The Rand Merchant Bank Bureau for Economic Research (RMB/BER) business confidence index (BCI) for the third quarter showed an economy still struggling to maintain meaningful growth, although it rebounded slightly from the dismal second-quarter drop.
The index was up by six points to 35 in the third quarter from 29 in the previous one. Crucially, the index and sub-indices remained below the neutral 50 level, which divides expansion from contraction.
Consistent with mediocre growth in trade volumes, retail confidence remained virtually unchanged, picking up just three points to 38.
In a statement on Wednesday, RMB/BER said: “This is not the environment in which the economy is about to experience a resurgence. In fact, the more likely scenario is one where GDP growth remains stuck at about 1% over the short to medium term, hamstrung by lacklustre private-sector fixed investment and jobs growth.”

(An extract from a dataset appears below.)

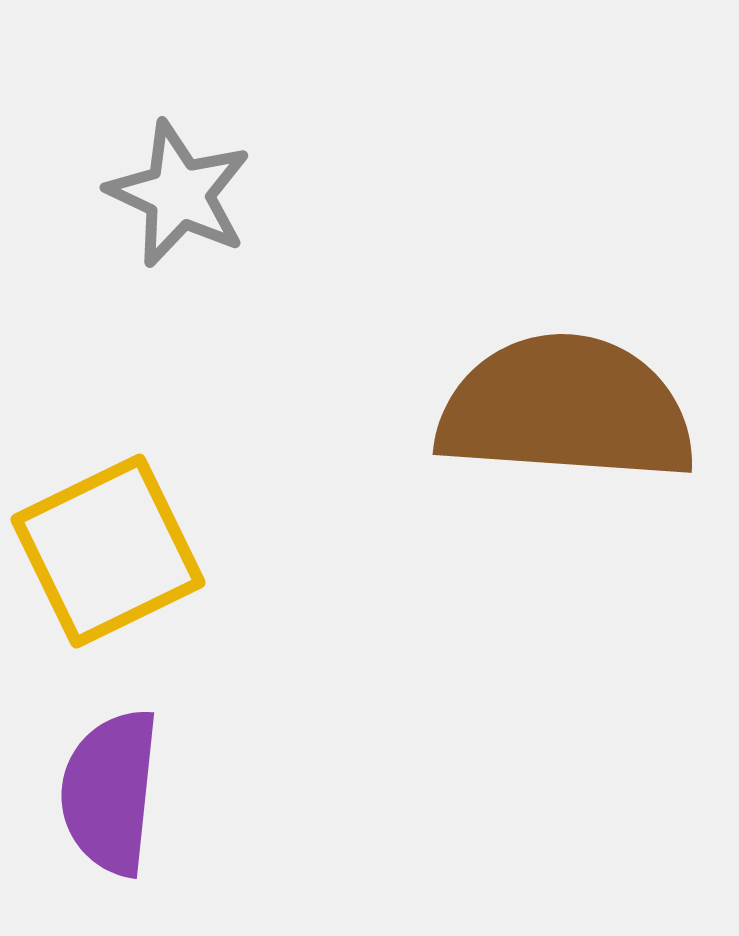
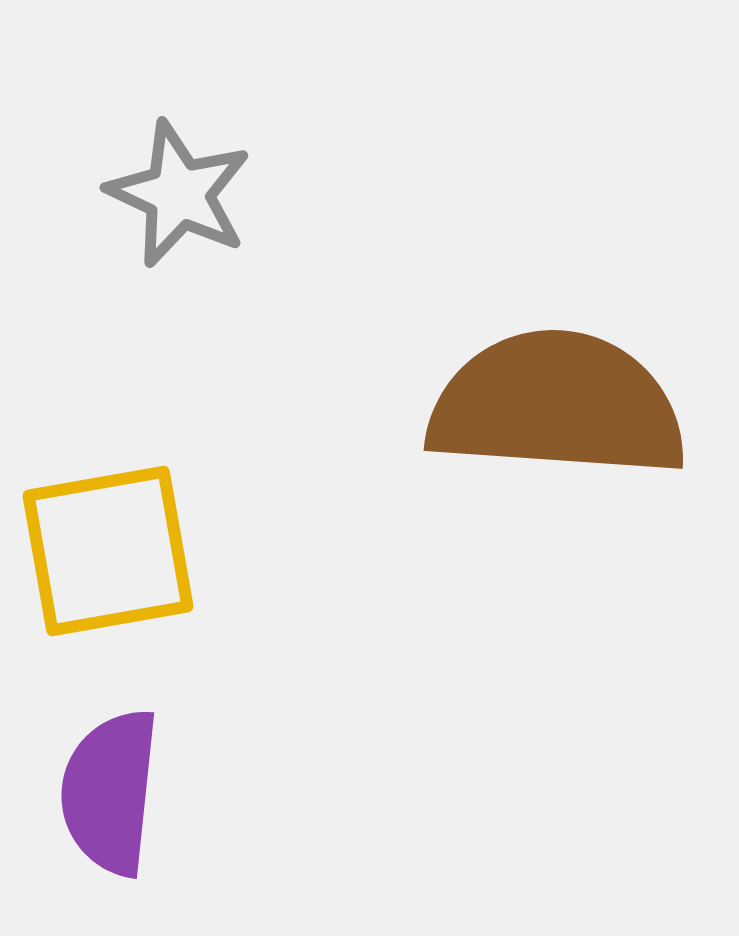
brown semicircle: moved 9 px left, 4 px up
yellow square: rotated 16 degrees clockwise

BNP Paribas economist Jeff Schultz said: “This is indicative of increasingly weak domestic growth potential and, more recently, a highly fluid and uncertain political outlook.”

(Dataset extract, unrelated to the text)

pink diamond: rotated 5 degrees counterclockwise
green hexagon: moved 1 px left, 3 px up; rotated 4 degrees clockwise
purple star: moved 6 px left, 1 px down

FNB senior economic analyst Jason Muscat said the recent interest-rate cut and persistently low inflation indicates that some consumer relief may be on the horizon. “We maintain, however, that this relief will likely be short-lived as tax revenue shortfalls will have to be bolstered by further tax hikes in the new year.”
Business Unity SA said: “Business confidence is a reflection of the economic environment and translates directly into GDP, employment and the lives of many South Africans, particularly the poorest in society who depend on social grant funding and transfers.”